### YOUR TASK:
At the line with "Soal Beserta Jawabannya", start transcribing; stop after the last line of the data below. Keep it exact and leave pictures out.
── TASK INPUT ──
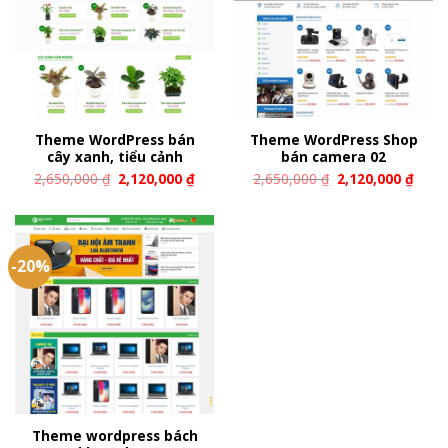
Theme WordPress bán
Theme WordPress Shop
cây xanh, tiểu cảnh
bán camera 02
2,650,000
₫
2,120,000
₫
2,650,000
₫
2,120,000
₫
-20%
Theme wordpress bách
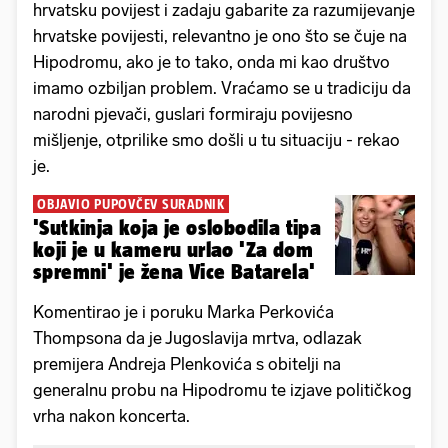
hrvatsku povijest i zadaju gabarite za razumijevanje
hrvatske povijesti, relevantno je ono što se čuje na
Hipodromu, ako je to tako, onda mi kao društvo
imamo ozbiljan problem. Vraćamo se u tradiciju da
narodni pjevači, guslari formiraju povijesno
mišljenje, otprilike smo došli u tu situaciju - rekao
je.
OBJAVIO PUPOVČEV SURADNIK
'Sutkinja koja je oslobodila tipa
koji je u kameru urlao 'Za dom
spremni' je žena Vice Batarela'
Komentirao je i poruku Marka Perkovića
Thompsona da je Jugoslavija mrtva, odlazak
premijera Andreja Plenkovića s obitelji na
generalnu probu na Hipodromu te izjave političkog
vrha nakon koncerta.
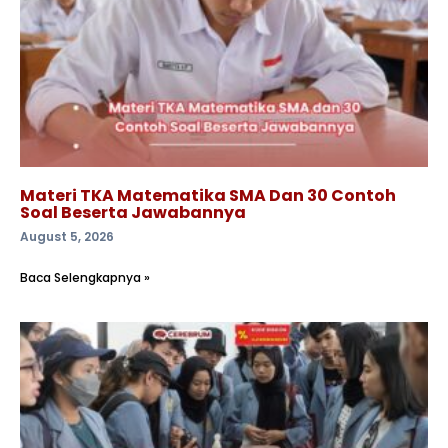
Materi TKA Matematika SMA Dan 30 Contoh
Soal Beserta Jawabannya
August 5, 2026
Baca Selengkapnya »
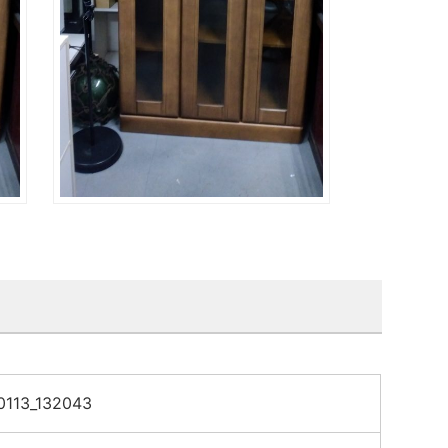
0113_132043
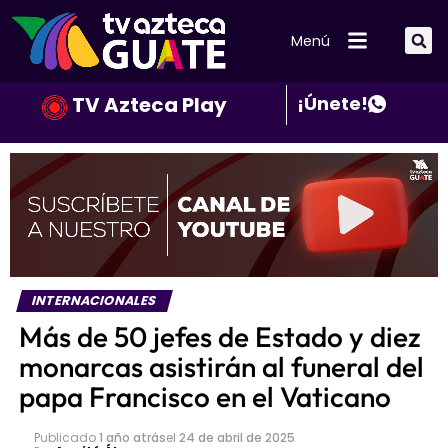
Menú
TV Azteca Play
¡Únete!
INTERNACIONALES
Más de 50 jefes de Estado y diez
monarcas asistirán al funeral del
papa Francisco en el Vaticano
Publicado
1 año atrás
el
24 de abril de 2025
───
### OUTPUT FOR THIS EXERCISE:
Soal Beserta Jawabannya
August 5, 2026
Baca Selengkapnya »
0113_132043
Menú
TV Azteca Play
¡Únete!
INTERNACIONALES
Más de 50 jefes de Estado y diez
monarcas asistirán al funeral del
papa Francisco en el Vaticano
Publicado
1 año atrás
el
24 de abril de 2025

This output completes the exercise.